Após novo déficit, Petros prepara reorganização

A Petros, fundo de pensão dos funcionários da Petrobras, fechou 2015 com déficit acumulado de R$ 20 bilhões, de acordo com fontes. O resultado fará com que a fundação tenha de equacionar o seu principal plano, o Petros Sistema Petrobras (PPSP). Nas estimativas do mercado, isso equivale dizer que participantes, assistidos e a patrocinadora, Petrobras, terão de contribuir com algo ao redor de R$ 12 bilhões. Por meio de nota, a Petros afirma que seu balanço não está fechado e classifica os números como “suposições”. Mas confirma o terceiro ano de déficit e a necessidade de equacionamento. Segundo a Petros, “todas as possibilidades serão analisadas, respeitando a legislação vigente” e o plano de equacionamento será discutido com a Petrobras, representantes dos participantes e assistidos e a Previc.

Na prática, os assistidos deverão ter redução de benefícios e os que ainda contribuem com o plano, um aumento dessas contribuições. A medida será aplicada em janeiro de 2017. Em entrevista coletiva ontem, Aldemir Bendine, presidente da Petrobras, informou que a Petros prepara uma reorganização patrimonial e de gestão.

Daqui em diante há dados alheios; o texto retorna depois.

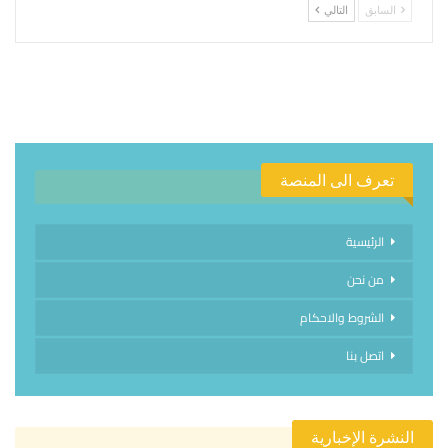
السابق
التالي
تعرف الى المنصة
الرئيسية
من نحن
الشروط والاحكام
اتصل بنا
النشرة الإخبارية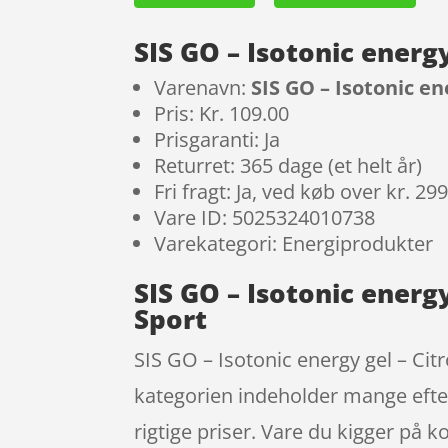
SIS GO – Isotonic energy
Varenavn:
SIS GO – Isotonic en
Pris: Kr. 109.00
Prisgaranti: Ja
Returret: 365 dage (et helt år)
Fri fragt: Ja, ved køb over kr. 29
Vare ID: 5025324010738
Varekategori: Energiprodukter
SIS GO – Isotonic energy
Sport
SIS GO – Isotonic energy gel – Cit
kategorien indeholder mange efte
rigtige priser. Vare du kigger på k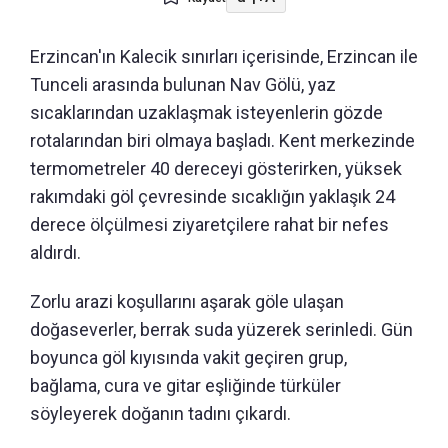
Erzincan'ın Kalecik sınırları içerisinde, Erzincan ile
Tunceli arasında bulunan Nav Gölü, yaz
sıcaklarından uzaklaşmak isteyenlerin gözde
rotalarından biri olmaya başladı. Kent merkezinde
termometreler 40 dereceyi gösterirken, yüksek
rakımdaki göl çevresinde sıcaklığın yaklaşık 24
derece ölçülmesi ziyaretçilere rahat bir nefes
aldırdı.
Zorlu arazi koşullarını aşarak göle ulaşan
doğaseverler, berrak suda yüzerek serinledi. Gün
boyunca göl kıyısında vakit geçiren grup,
bağlama, cura ve gitar eşliğinde türküler
söyleyerek doğanın tadını çıkardı.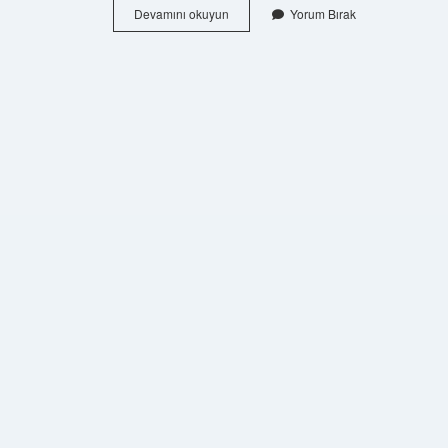
Türkiyede
Devamını okuyun
Yorum Bırak
Kaç
Tane
Binbaşı
Var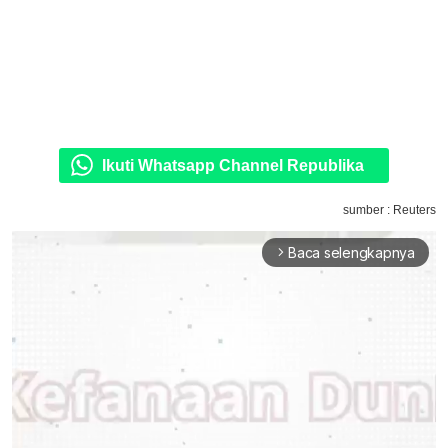
Ikuti Whatsapp Channel Republika
sumber : Reuters
Baca selengkapnya
arrow_forward_ios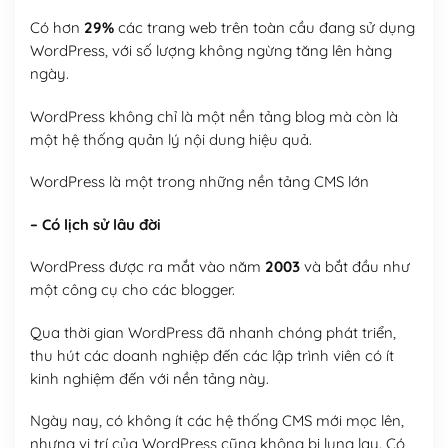
Có hơn
29%
các trang web trên toàn cầu đang sử dụng
WordPress, với số lượng không ngừng tăng lên hàng
ngày.
WordPress không chỉ là một nền tảng blog mà còn là
một hệ thống quản lý nội dung hiệu quả.
WordPress là một trong những nền tảng CMS lớn
– Có lịch sử lâu đời
WordPress được ra mắt vào năm
2003
và bắt đầu như
một công cụ cho các blogger.
Qua thời gian WordPress đã nhanh chóng phát triển,
thu hút các doanh nghiệp đến các lập trình viên có ít
kinh nghiệm đến với nền tảng này.
Ngày nay, có không ít các hệ thống CMS mới mọc lên,
nhưng vị trí của WordPress cũng không bị lung lay. Có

A Petros confirmou uma “reorganização de sua estrutura, que terá impacto na gestão”. Sobre eventual trocas de comando, diz que anualmente seu conselho deliberativo decide pela recondução ou não da diretoria, quando aprova o balanço. A atual gestão assumiu no ano passado e viu o déficit aumentar mais de três vezes em relação aos R$ 6,2 bilhões acumulados em 2014. O valor muito elevado faz com que o equacionamento do déficit seja necessário mesmo após as mudanças nas regras de equacionamento dos fundos de pensão, aprovadas ano passado.

Até o ano passado, eles estavam obrigados a equacionar déficits ou distribuir superávits automaticamente se eles se repetissem por três anos consecutivos. Mas, em 2015, eles conseguiram incluir nessa conta a chamada “duration” do plano (tempo médio de pagamento de benefícios). Pelas novas regras, o déficit acumulado pode ser mantido até um limite que varia de acordo com o tempo médio previsto para o pagamento de benefícios. O valor que exceder esse limite deverá ser, obrigatoriamente, equacionado. O PPSP tem duration de 12 anos e, pelas novas regras, de acordo com cálculos do mercado e estimativas para as provisões e déficit do plano, o valor que deverá ser equacionado ficará entre R$ 11,5 bilhões e R$ 13,5 bilhões. A Petros diz que não há qualquer problema de solidez no PPSP, uma vez que tem condições de arcar com os pagamentos de benefícios no longo prazo.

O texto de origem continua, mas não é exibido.